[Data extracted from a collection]
* * *

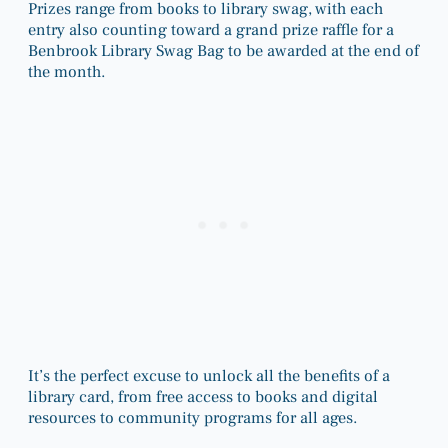
Prizes range from books to library swag, with each
entry also counting toward a grand prize raffle for a
Benbrook Library Swag Bag to be awarded at the end of
the month.
It’s the perfect excuse to unlock all the benefits of a
library card, from free access to books and digital
resources to community programs for all ages.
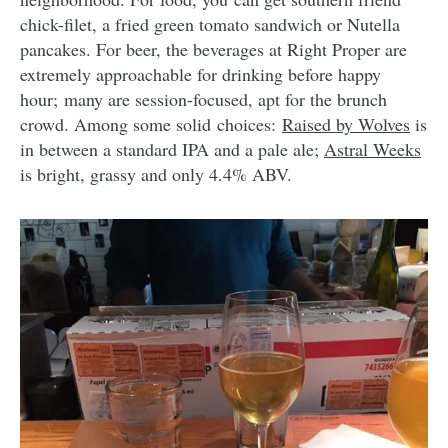
chick-filet, a fried green tomato sandwich or Nutella
pancakes. For beer, the beverages at Right Proper are
extremely approachable for drinking before happy
hour; many are session-focused, apt for the brunch
crowd. Among some solid choices:
Raised by Wolves
is
in between a standard IPA and a pale ale;
Astral Weeks
is bright, grassy and only 4.4% ABV.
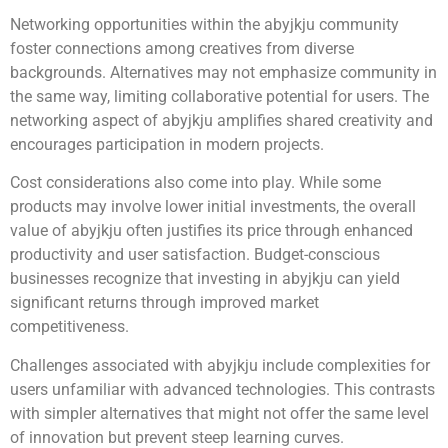
Networking opportunities within the abyjkju community
foster connections among creatives from diverse
backgrounds. Alternatives may not emphasize community in
the same way, limiting collaborative potential for users. The
networking aspect of abyjkju amplifies shared creativity and
encourages participation in modern projects.
Cost considerations also come into play. While some
products may involve lower initial investments, the overall
value of abyjkju often justifies its price through enhanced
productivity and user satisfaction. Budget-conscious
businesses recognize that investing in abyjkju can yield
significant returns through improved market
competitiveness.
Challenges associated with abyjkju include complexities for
users unfamiliar with advanced technologies. This contrasts
with simpler alternatives that might not offer the same level
of innovation but prevent steep learning curves.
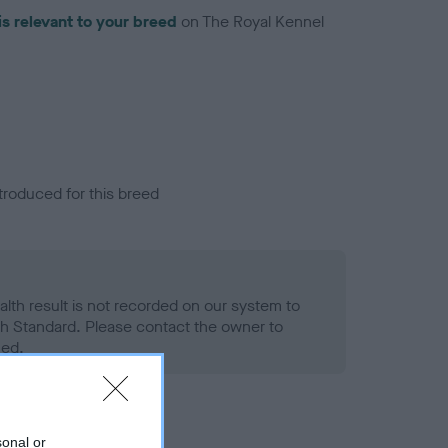
is relevant to your breed
on The Royal Kennel
troduced for this breed
alth result is not recorded on our system to
h Standard. Please contact the owner to
ned.
sonal or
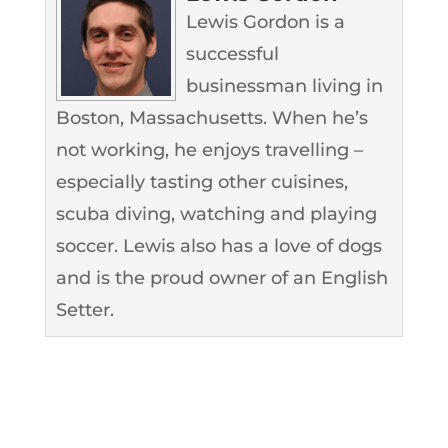
Lewis Gordon is a
successful
businessman living in
Boston, Massachusetts. When he’s
not working, he enjoys travelling –
especially tasting other cuisines,
scuba diving, watching and playing
soccer. Lewis also has a love of dogs
and is the proud owner of an English
Setter.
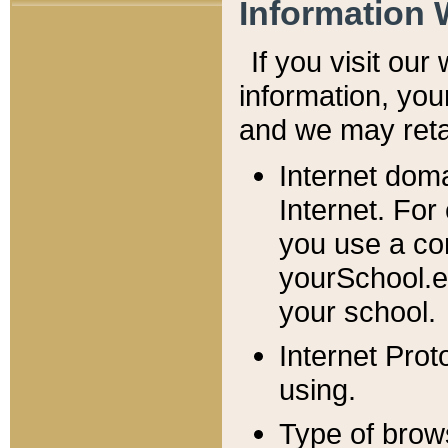
Information 
If you visit ou
information, y
ou
and we may retai
Internet dom
Internet. For
you use a com
yourSchool.e
your school.
Internet Pro
using.
Type of brow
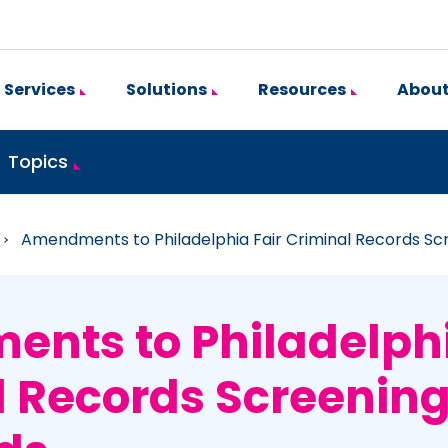
Services
Solutions
Resources
About
Topics
»
Amendments to Philadelphia Fair Criminal Records Sc
nts to Philadelphi
l Records Screenin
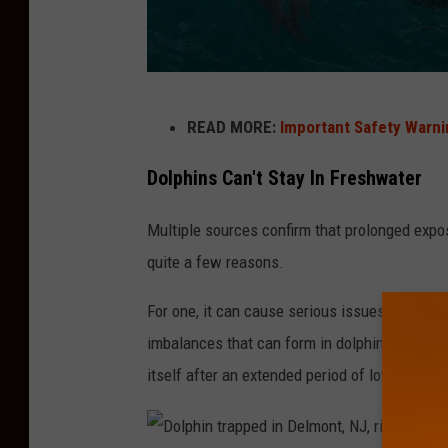
D
READ MORE:
Important Safety Warni
o
l
Dolphins Can't Stay In Freshwater
p
Multiple sources confirm that prolonged exp
h
quite a few reasons.
i
n
For one, it can cause serious issues on the s
s
imbalances that can form in dolphins. It's du
D
itself after an extended period of low salinit
o
n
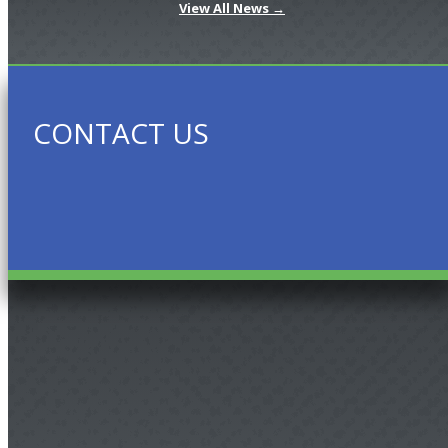
View All News →
CONTACT US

* * *

**About this exercise:**
The result should be the full set of entries above, restated exactly and without images.

**Task output:**
Prizes range from books to library swag, with each
entry also counting toward a grand prize raffle for a
Benbrook Library Swag Bag to be awarded at the end of
the month.
It’s the perfect excuse to unlock all the benefits of a
library card, from free access to books and digital
resources to community programs for all ages.
chick-filet, a fried green tomato sandwich or Nutella
pancakes. For beer, the beverages at Right Proper are
extremely approachable for drinking before happy
hour; many are session-focused, apt for the brunch
crowd. Among some solid choices:
Raised by Wolves
is
in between a standard IPA and a pale ale;
Astral Weeks
is bright, grassy and only 4.4% ABV.
Networking opportunities within the abyjkju community
foster connections among creatives from diverse
backgrounds. Alternatives may not emphasize community in
the same way, limiting collaborative potential for users. The
networking aspect of abyjkju amplifies shared creativity and
encourages participation in modern projects.
Cost considerations also come into play. While some
products may involve lower initial investments, the overall
value of abyjkju often justifies its price through enhanced
productivity and user satisfaction. Budget-conscious
businesses recognize that investing in abyjkju can yield
significant returns through improved market
competitiveness.
Challenges associated with abyjkju include complexities for
users unfamiliar with advanced technologies. This contrasts
with simpler alternatives that might not offer the same level
of innovation but prevent steep learning curves.
is relevant to your breed
on The Royal Kennel
troduced for this breed
alth result is not recorded on our system to
h Standard. Please contact the owner to
ned.
sonal or
Lewis Gordon is a
successful
businessman living in
Boston, Massachusetts. When he’s
not working, he enjoys travelling –
especially tasting other cuisines,
scuba diving, watching and playing
soccer. Lewis also has a love of dogs
and is the proud owner of an English
Setter.
Information 
If you visit ou
information, y
ou
and we may retai
Internet dom
Internet. For
you use a com
yourSchool.e
your school.
Internet Pro
using.
Type of brow
Services
Solutions
Resources
About
Topics
»
Amendments to Philadelphia Fair Criminal Records Sc
nts to Philadelphi
l Records Screenin
D
READ MORE:
Important Safety Warni
o
l
Dolphins Can't Stay In Freshwater
p
Multiple sources confirm that prolonged exp
h
quite a few reasons.
i
n
For one, it can cause serious issues on the s
s
imbalances that can form in dolphins. It's du
D
itself after an extended period of low salinit
o
n
View All News →
CONTACT US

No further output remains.